I was driving Dad’s old farm truck along the alfalfa patch last Sunday afternoon when nephew Blake told me to watch out for the corn field.
I looked out my window and then I looked at him and asked, “What corn field?”
“That one,” he replied, pointing out my driver’s side window.
“Ah Blake, that’s a bean field,” I said.
“Yeah, those are soybeans,” declared Zach, who has spent quite a bit more time on the farm than his Fairmont cousin.
It seemed rather odd to me that my nephew wouldn’t know the difference between corn and soybeans. I don’t know why it should — he is a generation removed from the farm.
If just one generation removed from the farm doesn’t know the difference between a corn plant and a soybean plant, imagine the lack of farm knowledge among people who are two, three or more generations removed from farm life.
I can’t imagine not being able to tell the difference between an alfalfa field and a wheat field, or knowing the difference between a cow and a steer. These are things people should just know — especially people who live in farm country.
Thanks to Nobles County Farm Bureau’s Breakfast on the Farm event planned Saturday, people without any connections to farm life can see a real, working farm. They can see where cattle live and how corn plants in the field are turned into cattle feed. They can sit on a tractor seat, go for a hay ride and, perhaps most importantly, speak face to face with local farmers who work every day to feed not just the people of southwest Minnesota, but people half a world away.
Having spent the first 20 years of my life on the farm, I tend to feel sorry for people who haven’t had the experiences I did growing up. Oh, I don’t mean walking beans, picking rocks, baling hay or scooping manure — although all of those farm jobs taught me a strong work ethic. Instead, the experiences that come to mind are the little things — the fun things.
I learned how to drive a tractor when I was about five years old (granted, I steered that ‘M’ Farmall right toward the grove but still, I was the only one with my hands gripping the steering wheel!)
I made mud pies with my brothers from dirt we dug up from the floor of the granary. We built forts in the hay and straw bales up in the haymow and chased geese around the farm yard (more often, the geese chased us … those mean birds!)
There was always something to do on the farm — always some mischief for us kids to get into, and always some place for us to hide when Mom or Dad was looking for help.

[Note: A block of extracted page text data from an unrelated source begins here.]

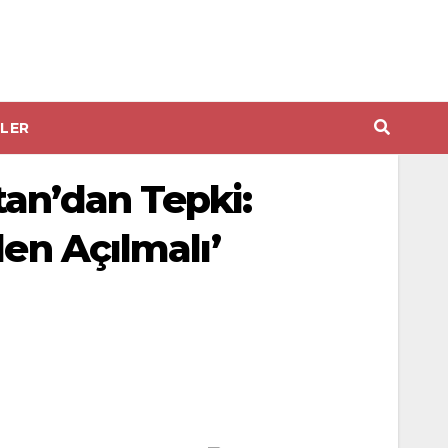
LER
tan’dan Tepki:
en Açılmalı’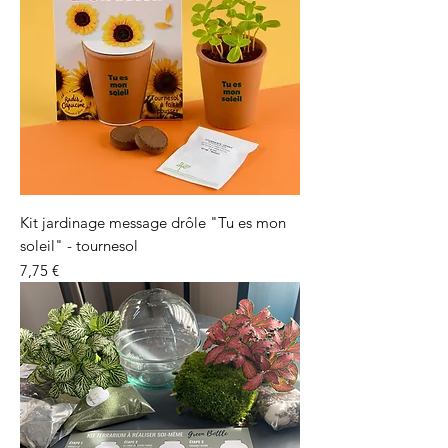
Kit jardinage message drôle "Tu es mon
soleil" - tournesol
Precio
7,75 €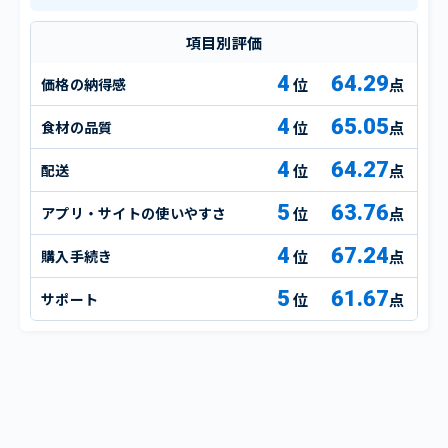
項目別評価
4
64.29
価格の納得感
点
4
65.05
食材の品質
点
4
64.27
配送
点
5
63.76
アプリ・サイトの使いやすさ
点
4
67.24
購入手続き
点
5
61.67
サポート
点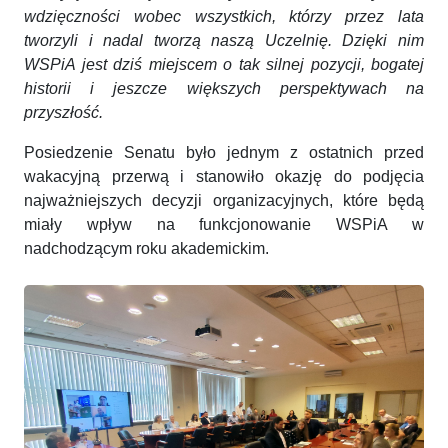
wdzięczności wobec wszystkich, którzy przez lata
tworzyli i nadal tworzą naszą Uczelnię. Dzięki nim
WSPiA jest dziś miejscem o tak silnej pozycji, bogatej
historii i jeszcze większych perspektywach na
przyszłość.
Posiedzenie Senatu było jednym z ostatnich przed
wakacyjną przerwą i stanowiło okazję do podjęcia
najważniejszych decyzji organizacyjnych, które będą
miały wpływ na funkcjonowanie WSPiA w
nadchodzącym roku akademickim.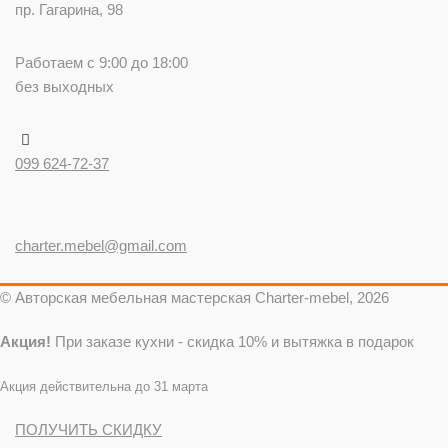
пр. Гагарина, 98
Работаем с 9:00 до 18:00
без выходных
099 624-72-37
charter.mebel@gmail.com
© Авторская мебельная мастерская Charter-mebel, 2026
Акция!
При заказе кухни - скидка 10% и вытяжка в подарок
Акция действительна до 31 марта
ПОЛУЧИТЬ СКИДКУ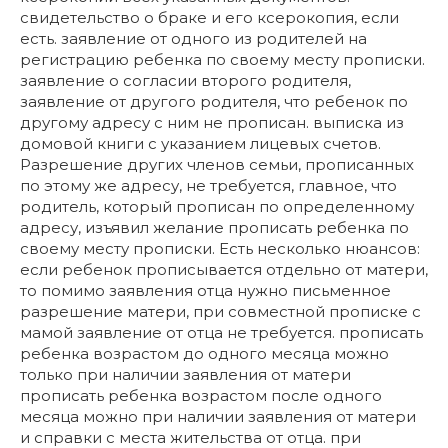
свидетельство о браке и его ксерокопия, если
есть. заявление от одного из родителей на
регистрацию ребенка по своему месту прописки.
заявление о согласии второго родителя,
заявление от другого родителя, что ребенок по
другому адресу с ним не прописан. выписка из
домовой книги с указанием лицевых счетов.
Разрешение других членов семьи, прописанных
по этому же адресу, не требуется, главное, что
родитель, который прописан по определенному
адресу, изъявил желание прописать ребенка по
своему месту прописки. Есть несколько нюансов:
если ребенок прописывается отдельно от матери,
то помимо заявления отца нужно письменное
разрешение матери, при совместной прописке с
мамой заявление от отца не требуется. прописать
ребенка возрастом до одного месяца можно
только при наличии заявления от матери
прописать ребенка возрастом после одного
месяца можно при наличии заявления от матери
и справки с места жительства от отца. при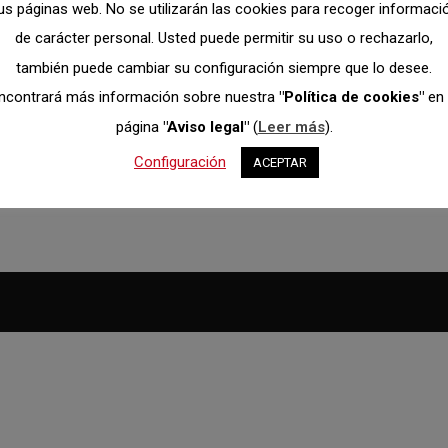
us páginas web. No se utilizarán las cookies para recoger informaci
de carácter personal. Usted puede permitir su uso o rechazarlo,
también puede cambiar su configuración siempre que lo desee.
men curso de Ruta.
ncontrará más información sobre nuestra
"Política de cookies"
en 
página
"Aviso legal"
(
Leer más
).
Configuración
ACEPTAR
en final, a continuación publicamos la lista de calificaciones. E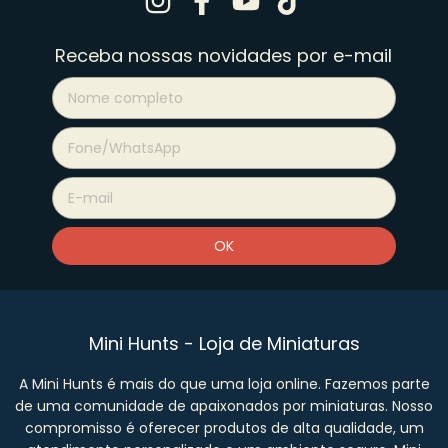
Receba nossas novidades por e-mail
Mini Hunts - Loja de Miniaturas
A Mini Hunts é mais do que uma loja online. Fazemos parte
de uma comunidade de apaixonados por miniaturas. Nosso
compromisso é oferecer produtos de alta qualidade, um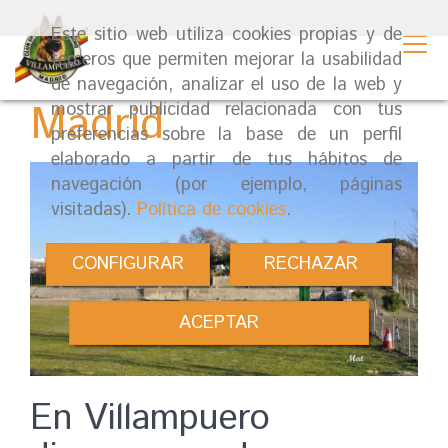
Este sitio web utiliza cookies propias y de
Campo agility en
terceros que permiten mejorar la usabilidad
de navegación, analizar el uso de la web y
Madrid
mostrar publicidad relacionada con tus
preferencias sobre la base de un perfil
elaborado a partir de tus hábitos de
navegación (por ejemplo, páginas
visitadas).
Política de cookies
.
CONFIGURAR
RECHAZAR
ACEPTAR
En Villampuero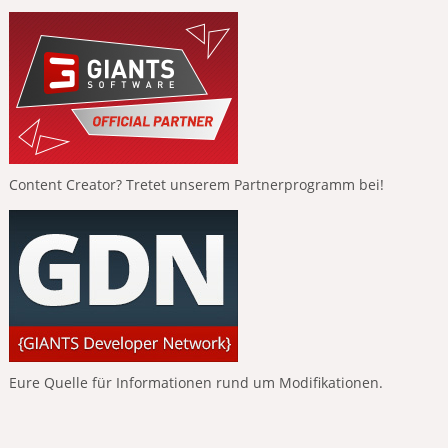
Content Creator? Tretet unserem Partnerprogramm bei!
Eure Quelle für Informationen rund um Modifikationen.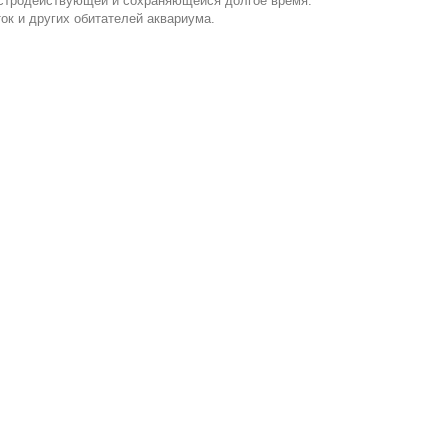
ыстродействующей и сохраняющейся долгое время.
ток и других обитателей аквариума.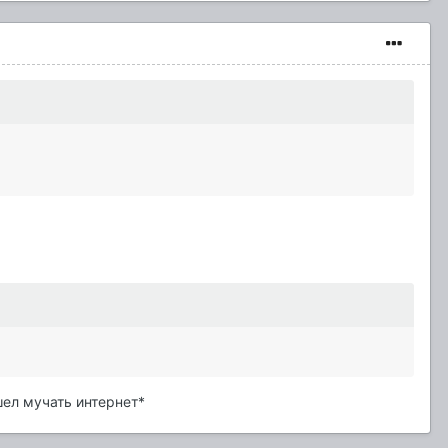
шел мучать интернет*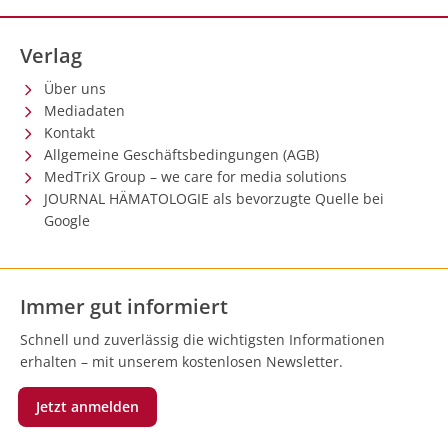
Verlag
Über uns
Mediadaten
Kontakt
Allgemeine Geschäftsbedingungen (AGB)
MedTriX Group – we care for media solutions
JOURNAL HÄMATOLOGIE als bevorzugte Quelle bei
Google
Immer gut informiert
Schnell und zuverlässig die wichtigsten Informationen
erhalten – mit unserem kostenlosen Newsletter.
Jetzt anmelden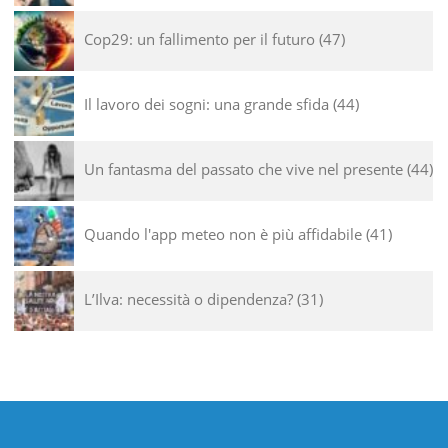
Cop29: un fallimento per il futuro
47
Il lavoro dei sogni: una grande sfida
44
Un fantasma del passato che vive nel presente
44
Quando l'app meteo non è più affidabile
41
L’Ilva: necessità o dipendenza?
31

I can guarantee that if you visit the Tim Blume family farm on Saturday, they won’t put you to work — although I’m sure there is plenty of work that needs to be done. That is, after all, the life of a farmer.
If you haven’t yet heard about Breakfast on the Farm (there was a story in Wednesday’s Today’s Farm, and it’s been talked about on local radio), here is one more invitation for you.
The Blume farm is located at 28319 260th Street. To get there, just follow Nobles County 35 two miles west of Worthington, then take Nystrom Avenue one mile south and turn west on 260th Street until you reach the Blume’s driveway.
The event is from 9 a.m. to 1 p.m. and includes a free pancake breakfast.
Free food and fun on the farm, what could be better?